- _What you have to do_
Tally the lines of the listing that contain the word "REIBERT", then give the total and nothing else.

- _Data to examine_

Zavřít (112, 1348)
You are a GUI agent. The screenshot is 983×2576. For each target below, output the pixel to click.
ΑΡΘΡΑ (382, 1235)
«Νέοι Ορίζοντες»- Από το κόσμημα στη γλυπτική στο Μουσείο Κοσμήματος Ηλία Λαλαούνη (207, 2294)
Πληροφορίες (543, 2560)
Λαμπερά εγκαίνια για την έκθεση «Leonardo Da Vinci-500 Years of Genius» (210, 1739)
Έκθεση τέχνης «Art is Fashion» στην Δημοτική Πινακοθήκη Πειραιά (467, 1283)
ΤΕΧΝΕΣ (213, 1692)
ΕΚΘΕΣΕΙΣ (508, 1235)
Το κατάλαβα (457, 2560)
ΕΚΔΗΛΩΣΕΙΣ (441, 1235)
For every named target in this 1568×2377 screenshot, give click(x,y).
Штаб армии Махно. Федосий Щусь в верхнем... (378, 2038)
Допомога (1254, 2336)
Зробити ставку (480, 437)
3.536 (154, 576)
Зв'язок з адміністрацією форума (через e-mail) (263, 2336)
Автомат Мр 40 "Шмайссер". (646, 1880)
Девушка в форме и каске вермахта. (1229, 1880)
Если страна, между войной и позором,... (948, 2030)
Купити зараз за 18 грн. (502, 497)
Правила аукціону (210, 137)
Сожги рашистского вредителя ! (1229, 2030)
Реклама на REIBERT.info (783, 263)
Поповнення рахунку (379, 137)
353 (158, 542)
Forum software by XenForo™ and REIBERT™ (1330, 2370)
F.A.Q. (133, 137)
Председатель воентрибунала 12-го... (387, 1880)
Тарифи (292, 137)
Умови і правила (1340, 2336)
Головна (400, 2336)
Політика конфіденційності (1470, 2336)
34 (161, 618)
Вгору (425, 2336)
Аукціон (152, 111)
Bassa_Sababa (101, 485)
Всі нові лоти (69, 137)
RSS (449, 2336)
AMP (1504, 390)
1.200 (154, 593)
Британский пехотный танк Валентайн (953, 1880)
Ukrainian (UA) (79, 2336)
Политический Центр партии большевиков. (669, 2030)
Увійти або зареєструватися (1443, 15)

- _Expected answer_
2